[What is needed] Retype, word for word, every line from the one holding "頒獎典禮2022》頒獎嘉賓，陶大宇、吳啟華及張兆輝的出" through the one holding "檔案》張大勇、《倚天屠龍記》的張無忌及楊逍；不少網" in the entries below, both included, and only those lines.

________________________

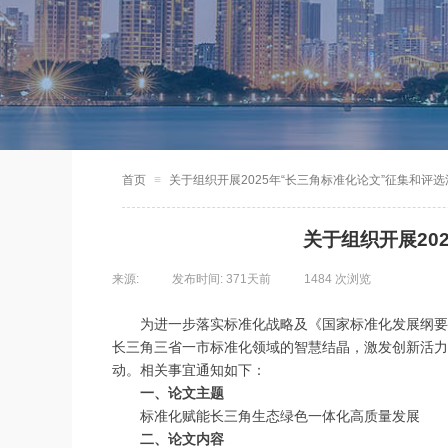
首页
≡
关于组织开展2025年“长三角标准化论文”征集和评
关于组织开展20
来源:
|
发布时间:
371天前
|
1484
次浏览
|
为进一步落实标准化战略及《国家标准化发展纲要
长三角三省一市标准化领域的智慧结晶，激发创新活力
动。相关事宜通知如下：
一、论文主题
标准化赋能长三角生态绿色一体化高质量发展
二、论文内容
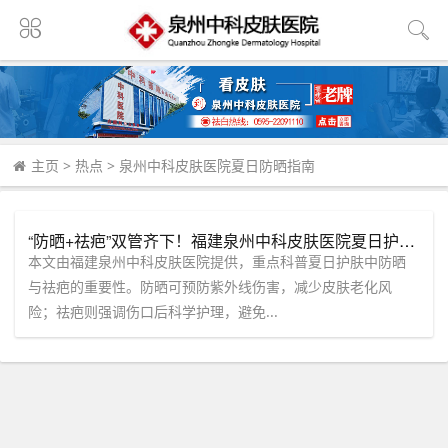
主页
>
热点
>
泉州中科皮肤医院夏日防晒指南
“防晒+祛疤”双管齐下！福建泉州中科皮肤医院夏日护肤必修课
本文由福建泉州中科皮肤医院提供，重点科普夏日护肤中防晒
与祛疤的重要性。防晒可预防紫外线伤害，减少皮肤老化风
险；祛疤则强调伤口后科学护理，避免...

________________________

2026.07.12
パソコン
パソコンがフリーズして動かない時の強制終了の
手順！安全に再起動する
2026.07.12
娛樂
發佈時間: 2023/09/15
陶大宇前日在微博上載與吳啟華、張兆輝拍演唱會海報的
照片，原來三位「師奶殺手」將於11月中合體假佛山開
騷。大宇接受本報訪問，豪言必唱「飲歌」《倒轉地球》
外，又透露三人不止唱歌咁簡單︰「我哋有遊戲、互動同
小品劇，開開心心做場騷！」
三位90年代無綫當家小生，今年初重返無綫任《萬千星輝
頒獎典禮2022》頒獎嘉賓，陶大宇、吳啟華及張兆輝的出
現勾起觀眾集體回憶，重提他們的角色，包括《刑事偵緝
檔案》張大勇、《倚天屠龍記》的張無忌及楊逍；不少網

________________________

[Answer space]
頒獎典禮2022》頒獎嘉賓，陶大宇、吳啟華及張兆輝的出
現勾起觀眾集體回憶，重提他們的角色，包括《刑事偵緝
檔案》張大勇、《倚天屠龍記》的張無忌及楊逍；不少網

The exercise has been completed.